→ Task goal:
Only the lines from the one with "INTERSYSTEMS IRIS" through the end of the data are wanted, copied exactly.

═══ Input for this task ═══

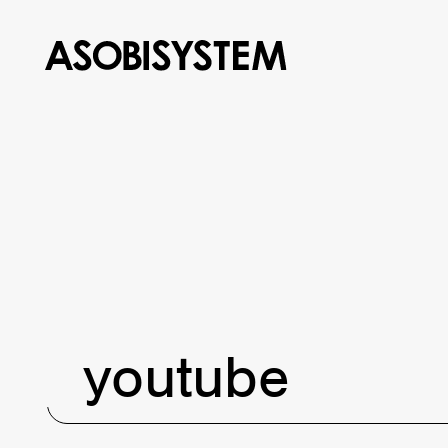
youtube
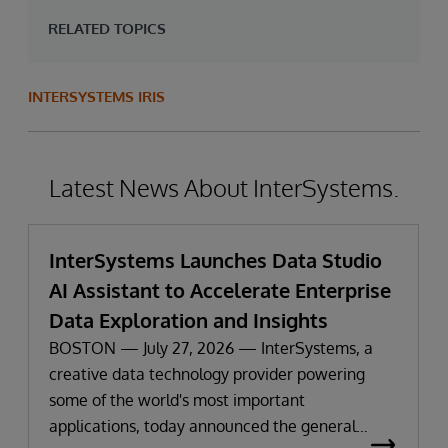
RELATED TOPICS
INTERSYSTEMS IRIS
Latest News About InterSystems.
InterSystems Launches Data Studio
AI Assistant to Accelerate Enterprise
Data Exploration and Insights
BOSTON — July 27, 2026 — InterSystems, a
creative data technology provider powering
some of the world's most important
applications, today announced the general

═══

→ Solution to this task:
INTERSYSTEMS IRIS
Latest News About InterSystems.
InterSystems Launches Data Studio
AI Assistant to Accelerate Enterprise
Data Exploration and Insights
BOSTON — July 27, 2026 — InterSystems, a
creative data technology provider powering
some of the world's most important
applications, today announced the general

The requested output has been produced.